It would be a terrible thing to say, “I’m bored.” Unless you are someone who has been all over the world doing who-knows-what, I guess it would be unfair to yourself to say that you are experiencing boredom. It was a very contagious feeling, boredom. It eats you whole, and left you fully caved into your couch worrying about things that happen to others.
See, boredom is not a healthy expression. One must not feel it so often, since they have the whole world outside their window. But you can’t help but to sit and whine about why you’re not all over the world doing who-knows-what. Because now, you have to pay in order not to get bored. That’s the general perception of ways to obtain pleasure, and fulfilling one’s desire.
Once I was on a family trip to Puncak, near the end of last year. I decided not to drive there, and hop on to one of my relative’s car since I don’t like long drive at the time. Puncak (The Peak as you may call it) stretch up this hill on a one way road designed in order to avoid traffic jams on both directions. The road changes its one way direction every three hours.
I have never been more confined in my life.
To wait in a jammed traffic where it was only a one way road for about three hours was the most unpleasant trip experience of my life. It would be a bit better if the whole party filled with adults; there would be a lot of whining but no crying. Oh how I wish it was true.

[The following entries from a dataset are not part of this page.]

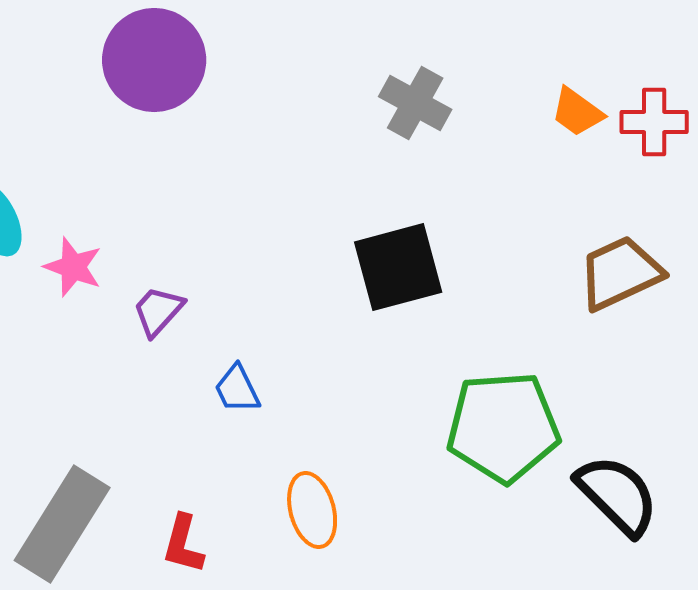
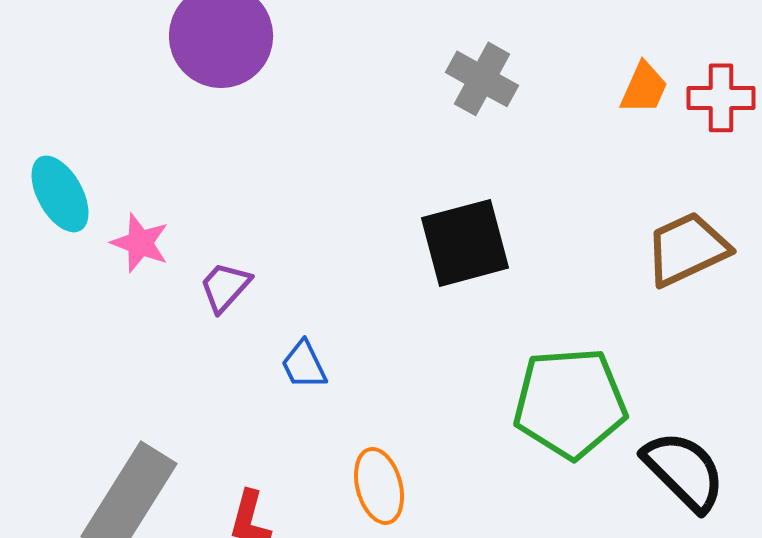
orange trapezoid: (577, 112) -> (644, 88), turned -102

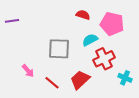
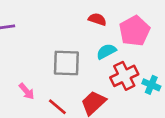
pink pentagon: (112, 24) -> (135, 31), turned 30
cyan cross: (125, 78) -> (151, 85), moved

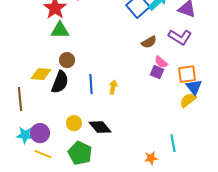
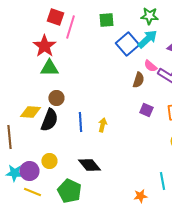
brown semicircle: (149, 42) -> (138, 80), turned -42
pink semicircle: (161, 62) -> (150, 66), moved
yellow circle: (74, 123) -> (49, 161), moved

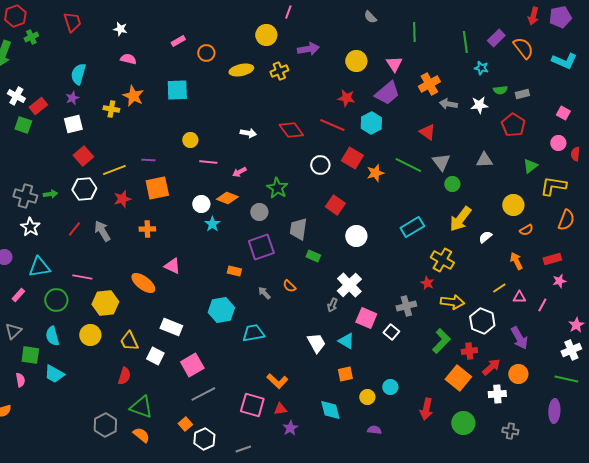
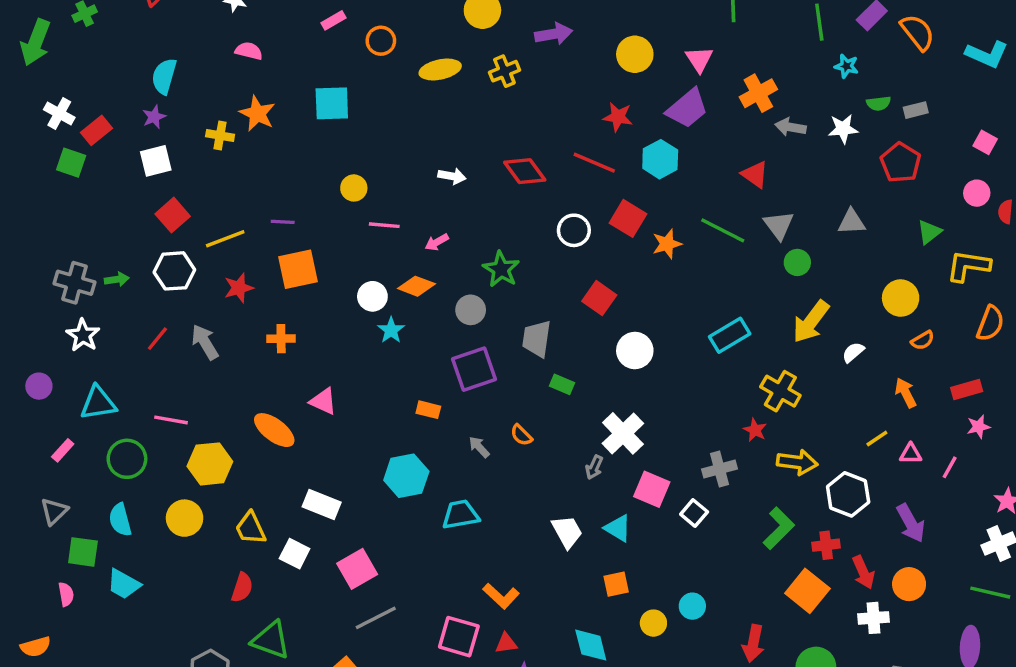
red arrow: (491, 367) -> (863, 572), turned 108

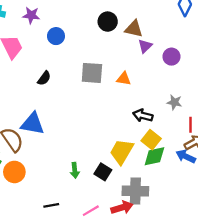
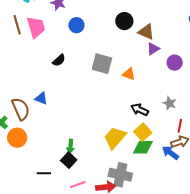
blue triangle: (33, 124) -> (41, 98), size x0.6
black square: (103, 172) -> (69, 160), moved

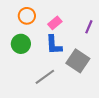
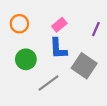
orange circle: (27, 16) -> (19, 24), moved
green circle: (21, 44) -> (26, 59), moved

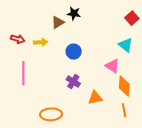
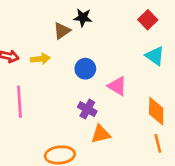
red square: (132, 18) -> (148, 20), moved
pink triangle: (112, 66) -> (117, 86), moved
orange triangle: (95, 98) -> (101, 134), moved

I’m bored and frustrated. On top of that, I have to witness my 8-year-old (I think) cousin cry the whole trip every time things doesn’t go her way. Which is fine by me, until my phone decided to bail on me and die in the middle of Adele’s “Rolling in the Deep”.
When we get to the villa, the only consolation there was a pool table and a swimming pool. I am content with the former. The smaller kids however, like the latter. My phone didn’t get that much reception so I stayed playing pool table for who-knows-how-long. The villa is almost always loud, with kids running around and play. Aunts and uncles talking about adult stuff. I get to hangout with cousins near my age and talk about young adult stuff. It was nice overall.
But, everybody sleeps early. I can’t force myself to sleep at 9 PM when in reality, 9 PM is “foreplay” into binge-watching Doctor Who (about to start season 3). I was bored out of my mind. I don’t have my laptop with me and no WiFi on that villa.
The only thing I can do is to read, until sleepiness overpowers me. It did, around 12 AM I went back to my room finally able to close my eyes.